EXERCISE OBJECTIVE
Lines from the beginning of the data below through the one containing "noggrannhet. Den är" are to be printed exactly as they appear.

THE RECORDS
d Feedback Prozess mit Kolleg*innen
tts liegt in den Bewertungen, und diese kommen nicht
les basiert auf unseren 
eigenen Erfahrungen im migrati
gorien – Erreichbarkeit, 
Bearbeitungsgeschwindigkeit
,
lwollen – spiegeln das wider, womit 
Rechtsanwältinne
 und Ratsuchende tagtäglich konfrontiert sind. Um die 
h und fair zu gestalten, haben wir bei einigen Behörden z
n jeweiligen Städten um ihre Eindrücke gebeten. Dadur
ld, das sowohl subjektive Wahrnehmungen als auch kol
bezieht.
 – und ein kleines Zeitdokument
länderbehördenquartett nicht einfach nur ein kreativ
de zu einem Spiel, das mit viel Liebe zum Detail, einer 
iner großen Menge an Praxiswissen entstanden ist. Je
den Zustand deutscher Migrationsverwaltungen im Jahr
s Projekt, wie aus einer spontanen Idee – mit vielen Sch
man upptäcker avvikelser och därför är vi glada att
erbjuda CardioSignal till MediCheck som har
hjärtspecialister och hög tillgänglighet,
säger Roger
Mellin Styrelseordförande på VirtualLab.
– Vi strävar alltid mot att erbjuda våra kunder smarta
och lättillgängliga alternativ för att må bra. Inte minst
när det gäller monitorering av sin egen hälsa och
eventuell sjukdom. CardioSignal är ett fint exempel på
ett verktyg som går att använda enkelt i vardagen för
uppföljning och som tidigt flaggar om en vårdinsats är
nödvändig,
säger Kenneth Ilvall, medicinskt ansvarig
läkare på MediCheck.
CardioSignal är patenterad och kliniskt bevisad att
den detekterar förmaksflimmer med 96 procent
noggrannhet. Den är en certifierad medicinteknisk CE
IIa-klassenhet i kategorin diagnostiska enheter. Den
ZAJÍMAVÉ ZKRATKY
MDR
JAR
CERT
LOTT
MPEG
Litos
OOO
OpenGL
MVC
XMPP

RESULT BELOW
d Feedback Prozess mit Kolleg*innen
tts liegt in den Bewertungen, und diese kommen nicht
les basiert auf unseren 
eigenen Erfahrungen im migrati
gorien – Erreichbarkeit, 
Bearbeitungsgeschwindigkeit
,
lwollen – spiegeln das wider, womit 
Rechtsanwältinne
 und Ratsuchende tagtäglich konfrontiert sind. Um die 
h und fair zu gestalten, haben wir bei einigen Behörden z
n jeweiligen Städten um ihre Eindrücke gebeten. Dadur
ld, das sowohl subjektive Wahrnehmungen als auch kol
bezieht.
 – und ein kleines Zeitdokument
länderbehördenquartett nicht einfach nur ein kreativ
de zu einem Spiel, das mit viel Liebe zum Detail, einer 
iner großen Menge an Praxiswissen entstanden ist. Je
den Zustand deutscher Migrationsverwaltungen im Jahr
s Projekt, wie aus einer spontanen Idee – mit vielen Sch
man upptäcker avvikelser och därför är vi glada att
erbjuda CardioSignal till MediCheck som har
hjärtspecialister och hög tillgänglighet,
säger Roger
Mellin Styrelseordförande på VirtualLab.
– Vi strävar alltid mot att erbjuda våra kunder smarta
och lättillgängliga alternativ för att må bra. Inte minst
när det gäller monitorering av sin egen hälsa och
eventuell sjukdom. CardioSignal är ett fint exempel på
ett verktyg som går att använda enkelt i vardagen för
uppföljning och som tidigt flaggar om en vårdinsats är
nödvändig,
säger Kenneth Ilvall, medicinskt ansvarig
läkare på MediCheck.
CardioSignal är patenterad och kliniskt bevisad att
den detekterar förmaksflimmer med 96 procent
noggrannhet. Den är en certifierad medicinteknisk CE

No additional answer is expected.